I wonder if that has anything to do with it all.


The only way to have more fun than abstracting broken software is abstracting broken hardware.

I can imagine somebody spent months on those few lines of assembly.


I suppose it depends how the hardware was broken.

If you just needed a delay, this is bad code thats just been randomly iterated until it 'works'.

On the other hand, if the hardware does require such an incantation then it's impressive that someone managed to wade through the brokenness.

I'm inclined to believe it's the former though.


it looks suspicious to me, like the kind of thing you find on page 30 of a processor errata document, something like "single writes to external device fail 0.5% of the time due to a register clearing bug on mask revisions prior to version 23. recommended workaround: write twice."


I can tell from this post that you probably have had the chance of never having to work with or emulate broken hardware (which is to say every pieces of hardware ever).
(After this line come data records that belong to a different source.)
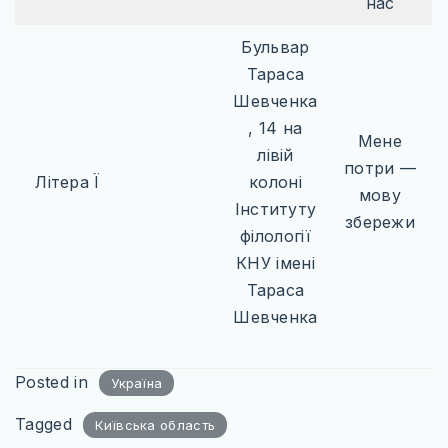
нас
Бульвар
Тараса
Шевченка
, 14 на
Мене
лівій
потри —
Літера Ї
колоні
мову
Інституту
збережи
філології
КНУ імені
Тараса
Шевченка
Posted in
Україна
Tagged
Київська область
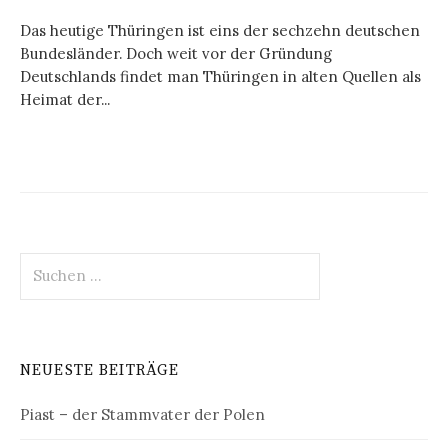
Das heutige Thüringen ist eins der sechzehn deutschen
Bundesländer. Doch weit vor der Gründung
Deutschlands findet man Thüringen in alten Quellen als
Heimat der...
Suchen
nach:
NEUESTE BEITRÄGE
Piast – der Stammvater der Polen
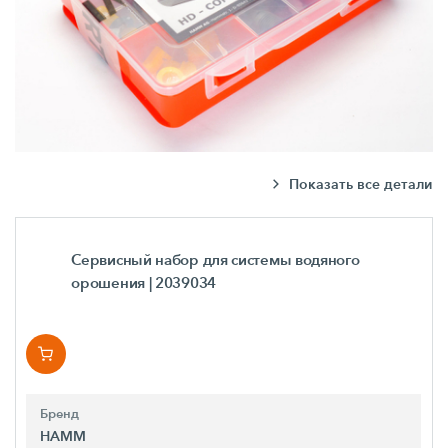
Показать все детали
Сервисный набор для системы водяного
орошения
| 2039034
Бренд
HAMM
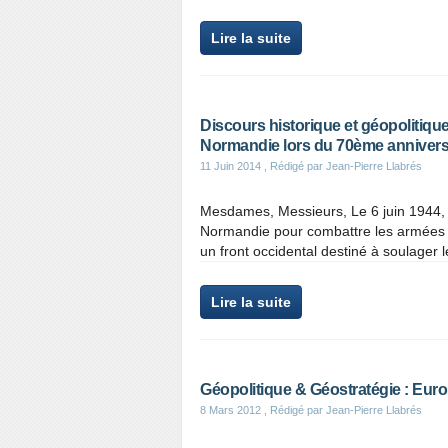
Lire la suite
Discours historique et géopolitiq
Normandie lors du 70ème anniver
11 Juin 2014
, Rédigé par Jean-Pierre Llabrés
Mesdames, Messieurs, Le 6 juin 1944, 
Normandie pour combattre les armées na
un front occidental destiné à soulager le
Lire la suite
Géopolitique & Géostratégie : Eur
8 Mars 2012
, Rédigé par Jean-Pierre Llabrés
At some point you just stop trying to be sane and just go with what works.


Otoh, these operations are too specific to come up with by random iteration. I believe it was some hardware nonsense that was both arcane and avoided by random iteration.


Is it too specific or is it Adams' sentient puddle?

I've done similar where you misunderstand something and what you write doesn't work, you strip it down to a minimum working version add on bits which break it, fiddle about with iterating the new bits and afterwards you have an accretion that 'works' but you don't know why.


The delays introduced by the repeated PUSH/POPs would be quite short, even on the 8088. How would you propose such making high-precision waits for the external x87 chip? (Assuming they were needed at all.)


if it was just 100 push pops, that would be fine for a delay.

if its 20 push pops foo 10 push pops bar foo 20 push pops foo foo 10 push pops.

to achieve the same delay.

its like: a=1 b=2 result=0 print 1+2 return

it isnt wrong, but its indicative of someone who doesnt understand whats going on. you wouldnt describe it as good code.


A non-obvious reason for using PUSH/POP instead of a loop could be to generate as many different bus cycles as possible.

We get instruction fetch, memory read, memory write, and probably idle -- and an I/O write (0F0h). We should get the idle cycles because PUSH/POP instructions are single-byte and require a little time for decoding and the 286 BIU fetched 2 bytes at a time so the instruction buffer should get full.

Maybe they wanted that on top of the delay (which is obviously there because they didn't want to use the FWAIT instruction) -- maybe some 80287 chips had internal state machines that could get confused and needed some help?


It /could/ be that.

But I think that's an overly charitable interpretation based on the evidence.

If the source code turns up with detailed comments about why it's like it is. Fine. In the absence of that, I'm not buying it.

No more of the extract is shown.